Toujours selon le même communiqué, le PDL note « son rejet de l’entreprise juilletiste du chef de l’Etat en exercice, Kaïs Saïed ». Tout en soulignant toutefois l’importance de célébrer les fêtes nationales. De même que de rendre hommage aux symboles de la République, notamment son fondateur Habib Bourguiba.
Par conséquent, le parti de Abir Moussi réitère une fois de plus son rejet du référendum « illégal » sur le projet de la nouvelle Constitution.Tel prévu par le président de la République, le 25 juillet prochain.
PDL : le référendum est nul et non avenu
Par ailleurs, la présidente du PDL avertit que son parti « ne reconnaîtra pas ce référendum ». Et que l’organisation du référendum sur la nouvelle Constitution est « nulle et non avenue ». Puisque, selon elle, le décret présidentiel n°117 « ne permet pas au président de la République de présenter une nouvelle Constitution aux Tunisiens ». Elle s’exprimait ainsi lors d’une conférence de presse tenue lundi 27 juin en cours. Laquelle présentait les recommandations de la réunion du comité central du parti.
Ce scrutin « est illégal. Il ne vise qu’à prendre le contrôle des droits des citoyens. Mais aussi à compromettre la volonté populaire et à détruire les fondements de l’État ». Elle promet donc de continuer de déposer les recours administratifs contre le processus du référendum. Alors, elle poursuit: « Nous allons fournir des références sur tous les dépassements commis par les différents intervenants. Nous porterons aussi plainte contre eux, au niveau national et international. »
A ce propos, notons que Abir Moussi a déjà appelé ouvertement le 28 avril dernier au boycott du référendum du 25 juillet prévu dans la feuille de route politique du Président de la République. En justifiant « qu’il doit passer par le Parlement ».
Il ne faut jamais insulter l’avenir
Alors que dire de l’attitude d’Abir Moussi qui insulte ainsi l’avenir en voulant coûte que coûte entrainer son parti dans le boycott du référendum? Alors même que l’on ignore encore le contenu du texte final de la nouvelle Constitution? Sera-t-elle suivie par sa base?
Et que faire si elle était appelée au lendemain des élections législatives à former un gouvernement eu égard aux sondages s’accordant à prévoir une victoire confortable du PDL lors du scrutin prévu pour décembre prochain?
Gare au jusqu’auboutisme de Abir Moussi
Ainsi, n’était-il pas plus judicieux d’attendre la publication du texte du projet de la nouvelle constitution au Journal officiel de la République tunisienne pour exprimer, à la base du texte définitif, son refus attendu de participer au prochain scrutin ? Et par ricochet, son rejet du projet présidentiel dans son ensemble ?
N’était-il pas plus sage de se ménager une porte de secours ? Et ce, en s’alignant sur la position réfléchie et responsable prise par la centrale ouvrière?

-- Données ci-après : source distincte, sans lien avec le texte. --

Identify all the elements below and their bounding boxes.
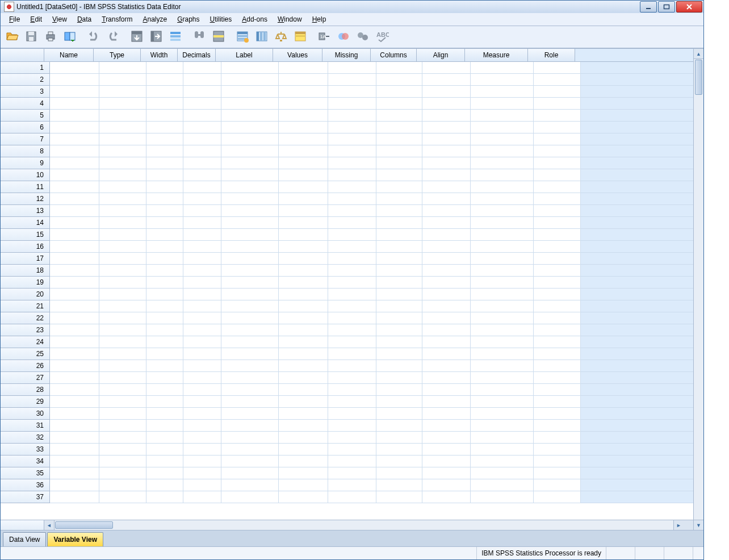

Laquelle appelle à participer au scrutin du 25 juillet ; tout en exprimant ses réserves sur le contenu en attendant la parution, demain 30 juin, du texte final.
Et pourquoi se mettre inutilement à dos le président de la République Kaïs Saïed en déclarant mercredi 8 juin 2022 au micro d’Elyes Gharbi sur les ondes de Mosaïque Fm que « si le référendum se déroulait le 25 juillet 2022 et qu’il était approuvé, Kaïs Saïed devrait se retirer de la présidence de la République. Puisqu’il ne serait plus existant en tant que président de la République, investit sur la base de l’ancienne Constitution » ? Une solide argumentation juridique, mais une hasardeuse interprétation politique.
Paradoxalement, la décision radicale et jusqu’auboutiste de Mme Moussi rejoint celle des deux extrêmes de l’échiquier politique. A savoir, Ennahdha et l’opposant éternel, Hamma Hammami. Au grand malheur de notre trébuchant processus démocratique.